■ WHAT YOU NEED TO DO
Only lines with the word "Save" belong in the answer; copy them from the records below.

■ DATA LISTING
###

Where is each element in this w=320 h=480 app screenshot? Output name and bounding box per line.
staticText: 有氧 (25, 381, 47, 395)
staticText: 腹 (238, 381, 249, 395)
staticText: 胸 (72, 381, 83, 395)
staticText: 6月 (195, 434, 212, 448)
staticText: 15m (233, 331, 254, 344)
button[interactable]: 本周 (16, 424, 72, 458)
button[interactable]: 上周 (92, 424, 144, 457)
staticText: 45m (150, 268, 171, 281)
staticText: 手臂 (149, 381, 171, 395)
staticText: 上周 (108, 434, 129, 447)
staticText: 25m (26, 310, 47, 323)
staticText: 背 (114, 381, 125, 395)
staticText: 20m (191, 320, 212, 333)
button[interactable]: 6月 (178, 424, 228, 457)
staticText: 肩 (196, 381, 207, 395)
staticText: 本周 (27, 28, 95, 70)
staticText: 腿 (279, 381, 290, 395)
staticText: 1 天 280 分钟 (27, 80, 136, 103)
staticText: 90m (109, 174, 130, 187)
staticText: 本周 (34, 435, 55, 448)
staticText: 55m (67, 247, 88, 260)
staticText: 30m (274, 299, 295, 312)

###

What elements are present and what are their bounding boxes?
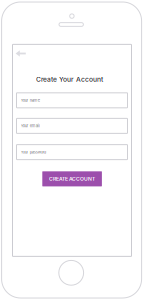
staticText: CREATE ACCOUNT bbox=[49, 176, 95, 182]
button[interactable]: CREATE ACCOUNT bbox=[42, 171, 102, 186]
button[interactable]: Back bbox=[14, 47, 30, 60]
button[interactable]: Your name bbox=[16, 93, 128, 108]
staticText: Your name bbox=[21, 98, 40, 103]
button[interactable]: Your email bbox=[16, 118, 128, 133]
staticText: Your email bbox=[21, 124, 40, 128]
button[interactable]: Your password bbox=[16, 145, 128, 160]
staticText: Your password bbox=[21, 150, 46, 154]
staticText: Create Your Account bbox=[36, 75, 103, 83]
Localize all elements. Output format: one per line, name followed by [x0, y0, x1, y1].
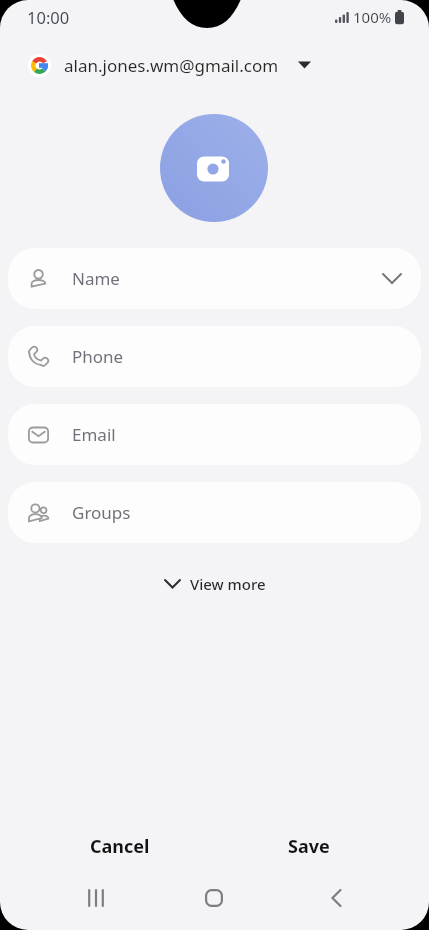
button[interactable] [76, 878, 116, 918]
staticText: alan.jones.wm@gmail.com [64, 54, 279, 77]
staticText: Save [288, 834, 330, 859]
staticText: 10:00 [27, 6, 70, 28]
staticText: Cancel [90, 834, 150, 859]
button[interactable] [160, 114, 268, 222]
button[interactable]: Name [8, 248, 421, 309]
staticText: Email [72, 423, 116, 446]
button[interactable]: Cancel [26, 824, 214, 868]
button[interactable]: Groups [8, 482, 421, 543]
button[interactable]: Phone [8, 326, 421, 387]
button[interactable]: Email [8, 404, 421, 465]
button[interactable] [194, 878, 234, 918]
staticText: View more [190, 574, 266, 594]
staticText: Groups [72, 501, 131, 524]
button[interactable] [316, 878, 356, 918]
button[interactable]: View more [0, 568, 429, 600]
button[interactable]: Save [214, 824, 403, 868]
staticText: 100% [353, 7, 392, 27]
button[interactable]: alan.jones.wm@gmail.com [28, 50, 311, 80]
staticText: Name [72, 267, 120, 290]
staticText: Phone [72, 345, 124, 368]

###

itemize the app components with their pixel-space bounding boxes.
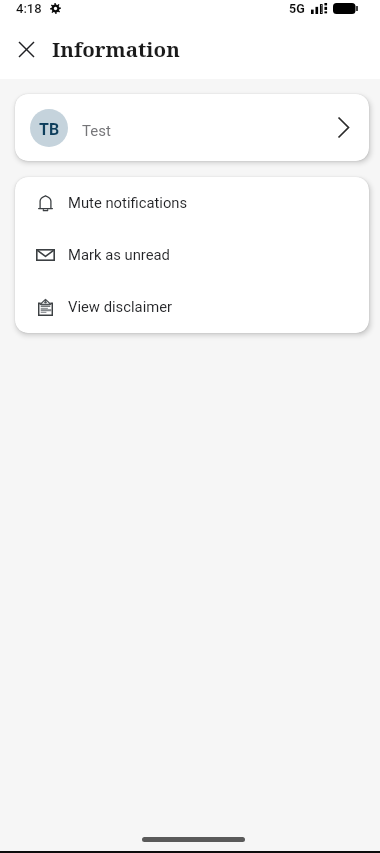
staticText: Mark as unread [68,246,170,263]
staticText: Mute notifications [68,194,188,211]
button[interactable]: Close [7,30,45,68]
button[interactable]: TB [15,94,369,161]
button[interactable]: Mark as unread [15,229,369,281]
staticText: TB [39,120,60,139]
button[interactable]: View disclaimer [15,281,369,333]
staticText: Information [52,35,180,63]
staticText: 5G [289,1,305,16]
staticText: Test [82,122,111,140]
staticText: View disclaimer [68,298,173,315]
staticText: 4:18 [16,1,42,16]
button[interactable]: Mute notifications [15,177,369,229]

###

■ SOLVED EXERCISE
staticText: Save [288, 834, 330, 859]
button[interactable]: Save [214, 824, 403, 868]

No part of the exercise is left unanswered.